▸ **Action item**
The entries are to be given back verbatim; no picture is to be copied.
--- START ---
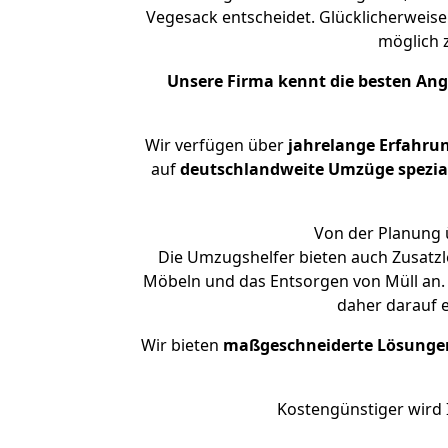
Vegesack entscheidet. Glücklicherweis
möglich
Unsere Firma kennt die besten An
Wir verfügen über
jahrelange Erfahru
auf
deutschlandweite Umzüge spezial
Von der Planung ü
Die Umzugshelfer bieten auch Zusatzl
Möbeln und das Entsorgen von Müll an. 
daher darauf 
Wir bieten
maßgeschneiderte Lösunge
Kostengünstiger wird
--- END ---
▸ **Solution to the problem**
Vegesack entscheidet. Glücklicherweis
möglich
Unsere Firma kennt die besten An
Wir verfügen über
jahrelange Erfahru
auf
deutschlandweite Umzüge spezial
Von der Planung ü
Die Umzugshelfer bieten auch Zusatzl
Möbeln und das Entsorgen von Müll an. 
daher darauf 
Wir bieten
maßgeschneiderte Lösunge
Kostengünstiger wird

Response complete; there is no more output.